Welcome the latest installment in Friendly Fixer's Must Read series. We haven't spoken in a while. How are you? I'm great. This is a format that I've used internally for a while now and thought I'd open it up to the community, as well. So, today I bring you an explanation on what happened to our World Map loading times. At some time on Wednesday or Thursday, transitioning to the world map started taking 45+ seconds instead of 1 or 2.
(Since you are new to this, I'll explain the format. There is a MUST READ section that is kept to the point, followed by a MAYBE READ section where I expand/explain/brag a bit. Enjoy.)
- Wednesday we deployed as usual.
- We discovered our throttle no longer works as intended.
- We could let in everyone, or no one.
- We were experiencing greater than average load on our mysql databases.
- We 'pulsed' the throttle to avoid crippling load.
- As a result the deploy was 'messy'.
- Players began complaining of world map loading times.
- We assumed this was from the DB load
- Fast forward to Thursday.
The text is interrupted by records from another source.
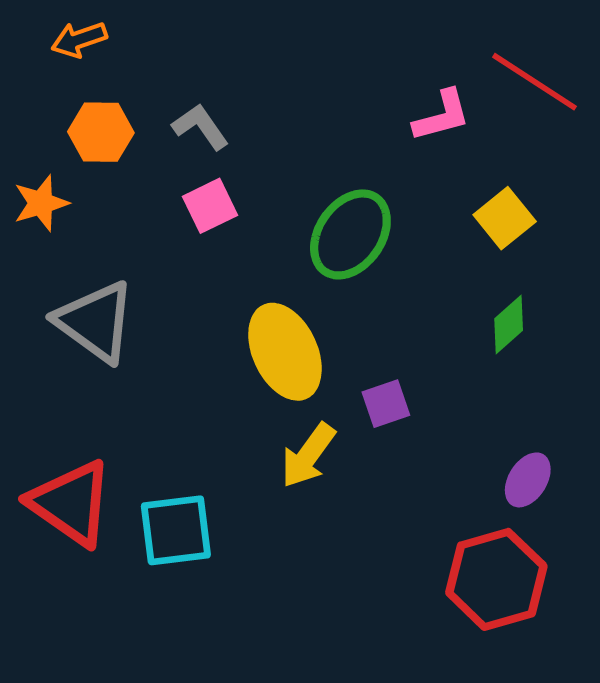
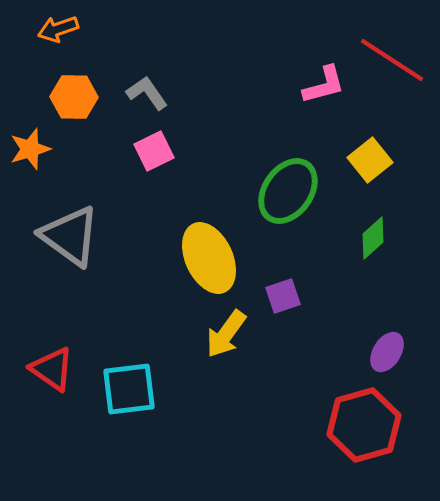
green ellipse: (350, 234) -> (288, 191), moved
red triangle: (71, 503) -> (52, 369), size x0.7

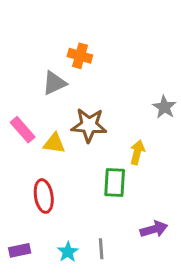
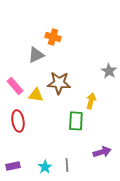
red ellipse: (44, 196) -> (18, 121), moved

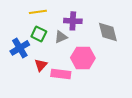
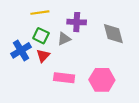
pink hexagon: (83, 58) -> (102, 80), moved
red triangle: (41, 65) -> (43, 56), moved

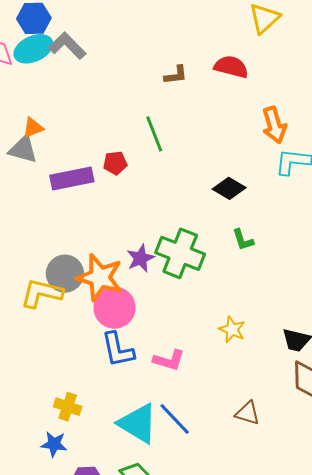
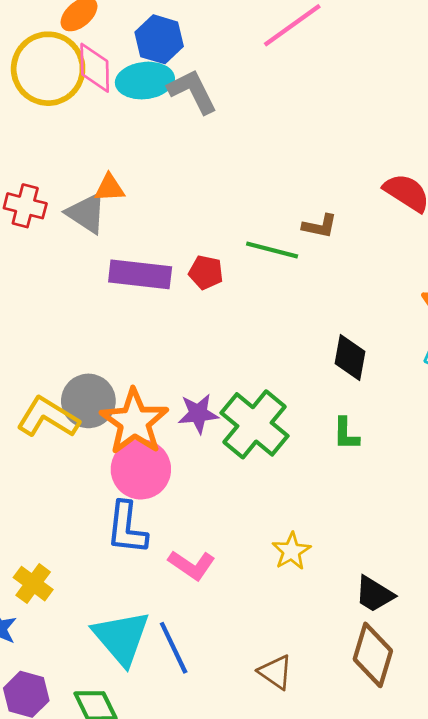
brown L-shape: (176, 75) -> (320, 226), moved
green line: (154, 134) -> (272, 250), turned -72
black diamond: (229, 188) -> (350, 358), turned 52

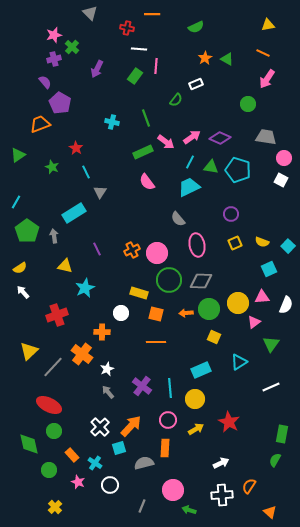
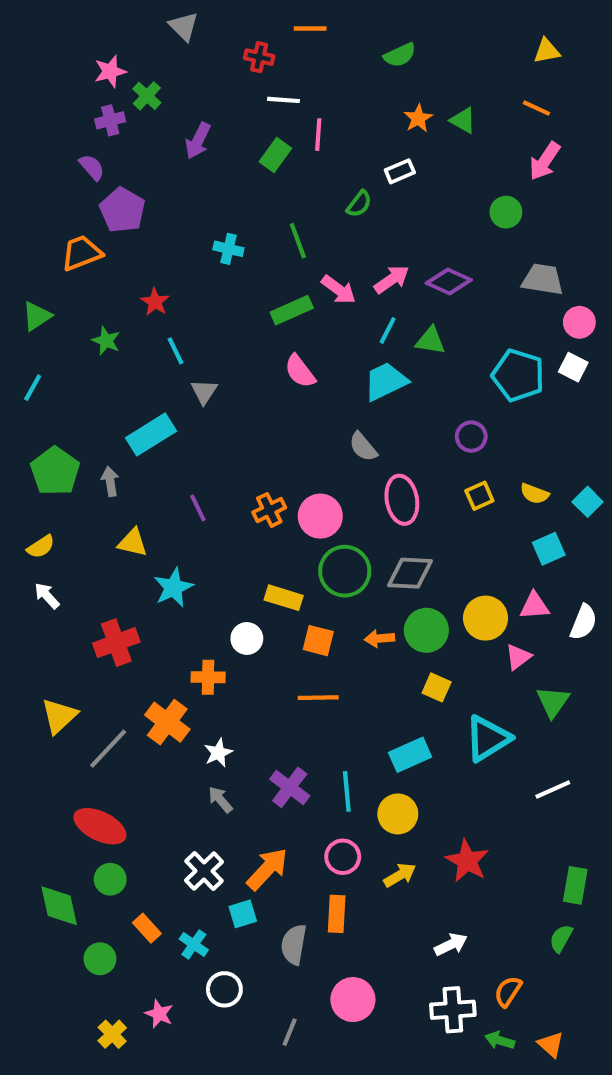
cyan pentagon: (238, 170) -> (518, 375), moved
cyan line: (16, 202) -> (33, 388), moved
cyan triangle: (239, 362) -> (488, 738), size x1.4
gray semicircle: (144, 463) -> (294, 944), turned -66
pink star: (78, 482) -> (159, 1014), moved
green arrow: (189, 510) -> (500, 1040), moved

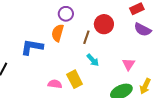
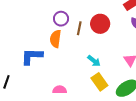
brown line: (86, 37) -> (79, 28), moved
yellow rectangle: (75, 79) -> (99, 82), moved

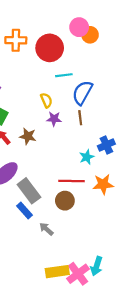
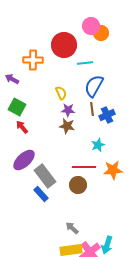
orange cross: (16, 40) -> (33, 60), moved
cyan line: (64, 75) -> (85, 63), moved
brown star: (28, 136) -> (67, 126), moved
blue cross: (106, 145) -> (107, 115), moved
gray arrow: (46, 229) -> (72, 228), moved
At this point the team starts noticing that ALL our development environments were loading slowly.
After much investigation, it has been determined to be caused by a change in the Flash Player plugin, which was released on June 6th and 7th.
Adobe put out a security update to the flash player that bumped it up a major version number, from 29 to 30. This was to mitigate two things:
- A security flaw in Microsoft Office embedded flash content
- Security flaws due to Spectre/Meltdown
- As part of this work Adobe changed the 'getTimer()' function at a low level.
- This is a core flash API function that we use for timing data. It is the closest thing to a high resolution timer that flash has and is EXTREMELY common for people to use.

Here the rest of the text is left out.